The forgotten ones

“Oh two.”

“No,” Don said, “when will you see the board, James?”

“Oh two.”

“Let me try again, James. How long until you’ll first have a chance to appear for a hearing before the parole board?” Don persisted.

“Twenty-oh-two.” James looked down as he mumbled his answer.

Don and I looked at each other, stunned. We were both teachers at the Ohio Penitentiary in 1966 and not a lot older than James. Our interview would determine whether he could be accepted into the prison school. James, a huge but remarkably immature nineteen-year-old inmate had just told us that he would be held in a maximum-security institution for at least thirty-six years before any opportunity for release, his entire early and middle-aged adulthood.

We didn’t know James’s offense because we had no access to inmates’ files. We assumed someone had died in order for him to have received such a harsh sentence. That wasn’t always the case, however. Some men had been convicted of nothing more than marijuana possession – this was the mid-1960s – and then found themselves living among some pretty dangerous guys.


Karl moved through the wards like a cat. He had an ability to seem to disappear into the background, to become invisible. He rarely spoke to anyone. As far as I could determine, Karl was the man who wasn’t there.

I learned from other patients that Karl had been a patient at the Dayton State Hospital for fifty-three years, longer than any other man or woman in the mental institution. His parents, long dead and forgotten, had committed him to the care of what was at the turn of the century known as the Southern Ohio Lunatic Asylum. No one seemed to know why, and, as an attendant, I was not permitted access to any patient files. My information about patients came from other patients.

I gathered that Karl was in his mid-seventies. I met him when I was assigned to two wards, one of which housed the hospital’s teenaged patients. There were only a dozen or so teenagers, perhaps fewer, in the institution, and why Karl was among them, I don’t know. I do know that he could not have functioned outside the institution.


Steven was fifteen when I met him at the Columbus State School, now called Columbus Developmental Center, a vast improvement over its original name, Ohio Institution for the Education of Idiotic and Imbecile Youth. I knew his cousin Iris when I was in elementary school and his uncle, a patient when I worked at Dayton State Hospital. He was deemed “educable,” which meant he had tested within a 50 to 70 IQ range, the highest level within the school.

Steven was a shy but pleasant kid who wrote constantly. He carried a yellow pad and pencil all day long and often would be off by himself writing stories. He needed a new tablet every two or three days. His stories didn’t make much sense, generally just a jumble of seemingly unconnected words, but they definitely meant a great deal to Steven.

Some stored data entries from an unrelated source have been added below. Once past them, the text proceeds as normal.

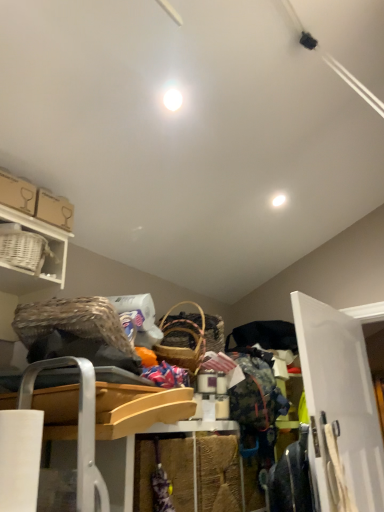 Where is `floral fabric dress at lower right`? floral fabric dress at lower right is located at coordinates (292, 478).

Image resolution: width=384 pixels, height=512 pixels. What do you see at coordinates (172, 99) in the screenshot?
I see `white glossy light bulb at center, which is the 2th light from right to left` at bounding box center [172, 99].

I want to click on white wood door at right, so click(339, 407).

In the scene shown: Which is further, (172, 96) or (320, 487)?

The point (320, 487) is more distant.

I want to click on light in front of the white wood door at right, so click(x=172, y=99).

From the image's perspective, is white glossy light bulb at center, positioned as the 1th light in top-to-bottom order, positioned above or below white wood door at right?

white glossy light bulb at center, positioned as the 1th light in top-to-bottom order, is situated higher than white wood door at right in the image.

Would you say white glossy light bulb at center, which ranks as the first light in front-to-back order, is outside white wood door at right?

Yes.

Identify the location of light located behind the floral fabric dress at lower right. The image size is (384, 512). (279, 200).

Between floral fabric dress at lower right and white glossy light fixture at upper center, the 1th light positioned from the back, which one has less height?

With less height is white glossy light fixture at upper center, the 1th light positioned from the back.

Does floral fabric dress at lower right contain white glossy light fixture at upper center, the 1th light positioned from the back?

No, white glossy light fixture at upper center, the 1th light positioned from the back, is not a part of floral fabric dress at lower right.

Between point (273, 499) and point (280, 193), which one is positioned in front?

The point (273, 499) is closer to the camera.

Is white wood door at right in front of or behind white glossy light fixture at upper center, the 2th light in the front-to-back sequence, in the image?

Visually, white wood door at right is located in front of white glossy light fixture at upper center, the 2th light in the front-to-back sequence.

Is white wood door at right located outside white glossy light fixture at upper center, positioned as the 2th light in left-to-right order?

Absolutely, white wood door at right is external to white glossy light fixture at upper center, positioned as the 2th light in left-to-right order.

Can you confirm if white wood door at right is shorter than white glossy light fixture at upper center, which ranks as the 1th light in bottom-to-top order?

No, white wood door at right is not shorter than white glossy light fixture at upper center, which ranks as the 1th light in bottom-to-top order.

Can you tell me how much white wood door at right and white glossy light fixture at upper center, the 2th light in the front-to-back sequence, differ in facing direction?

white wood door at right and white glossy light fixture at upper center, the 2th light in the front-to-back sequence, are facing 90 degrees away from each other.

In the scene shown: Can you confirm if white glossy light fixture at upper center, marked as the 2th light in a top-to-bottom arrangement, is bigger than white wicker basket at upper left?

Incorrect, white glossy light fixture at upper center, marked as the 2th light in a top-to-bottom arrangement, is not larger than white wicker basket at upper left.

From the image's perspective, is white glossy light fixture at upper center, marked as the 2th light in a top-to-bottom arrangement, above or below white wicker basket at upper left?

white glossy light fixture at upper center, marked as the 2th light in a top-to-bottom arrangement, is situated higher than white wicker basket at upper left in the image.

Considering the relative sizes of white glossy light fixture at upper center, the 1th light positioned from the back, and white wicker basket at upper left in the image provided, is white glossy light fixture at upper center, the 1th light positioned from the back, shorter than white wicker basket at upper left?

Yes, white glossy light fixture at upper center, the 1th light positioned from the back, is shorter than white wicker basket at upper left.

Does white glossy light fixture at upper center, the 1th light positioned from the back, turn towards white wicker basket at upper left?

No, white glossy light fixture at upper center, the 1th light positioned from the back, is not turned towards white wicker basket at upper left.

Does white glossy light fixture at upper center, which ranks as the 1th light in bottom-to-top order, turn towards floral fabric dress at lower right?

No, white glossy light fixture at upper center, which ranks as the 1th light in bottom-to-top order, is not oriented towards floral fabric dress at lower right.

Is white glossy light fixture at upper center, which ranks as the 1th light in bottom-to-top order, closer to camera compared to floral fabric dress at lower right?

No, white glossy light fixture at upper center, which ranks as the 1th light in bottom-to-top order, is further to the viewer.

Identify the location of clothing to the left of white glossy light fixture at upper center, the 1th light positioned from the back. The height and width of the screenshot is (512, 384). (292, 478).

From the image's perspective, is white glossy light fixture at upper center, the 1th light positioned from the back, under floral fabric dress at lower right?

Actually, white glossy light fixture at upper center, the 1th light positioned from the back, appears above floral fabric dress at lower right in the image.

Who is taller, white wood door at right or white wicker basket at upper left?

With more height is white wood door at right.

Where is `door below the white wicker basket at upper left (from a real-world perspective)`? The width and height of the screenshot is (384, 512). door below the white wicker basket at upper left (from a real-world perspective) is located at coordinates (339, 407).

Based on the photo, considering the sizes of objects white wood door at right and white wicker basket at upper left in the image provided, who is thinner, white wood door at right or white wicker basket at upper left?

white wood door at right is thinner.

From a real-world perspective, which object rests below the other?

white wicker basket at upper left, from a real-world perspective.

Measure the distance from white wicker basket at upper left to white glossy light bulb at center, the 2th light ordered from the bottom.

white wicker basket at upper left is 72.02 centimeters away from white glossy light bulb at center, the 2th light ordered from the bottom.

Can you tell me how much white wicker basket at upper left and white glossy light bulb at center, positioned as the 1th light in top-to-bottom order, differ in facing direction?

83.5 degrees.

Which point is more distant from viewer, (48,229) or (178,101)?

The point (48,229) is farther.

Which light is the 2nd one when counting from the left side of the white wood door at right? Please provide its 2D coordinates.

[(172, 99)]

You are a GUI agent. You are given a task and a screenshot of the screen. Output one action in this format:
    pyautogui.click(x=<x>, y=<y>)
    Task: Click on the clothing beneath the white glossy light fixture at upper center, which ranks as the 1th light in bottom-to-top order (from a real-world perspective)
    
    Given the screenshot: What is the action you would take?
    pyautogui.click(x=292, y=478)

When comparing their distances from white wicker basket at upper left, does white glossy light fixture at upper center, which ranks as the 1th light in right-to-left order, or floral fabric dress at lower right seem further?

Along with a couple dozen other kids on the ward, Steven would be confined at CSS until he turned eighteen: I have no idea what happened to those who aged out of the institution; some, I suppose were transferred to mental hospitals. Others perhaps returned to their families if they still had one.


I worked part- and full-time at the Ohio State University Medical Center as well as these state institutions before, during, and after my college years. A job was always easy to find. The common theme in all except the Medical Center was my inability to know the backgrounds of any of the inmates or patients I taught or cared for. That situation illustrated most states’ tendency (Ohio wasn’t unique) to treat those they lock away from public view as human beings. They became numbers and names – statistics – not real people.

Whether being discharged from prison or hospital, these men were expected to fit seamlessly back into a society many of them no longer recognized. Some didn’t want to leave the place that had been their home for decades, deciding the life they knew inside was better than what might await them outside. It was as if they were being committed all over again to a world of fear and danger.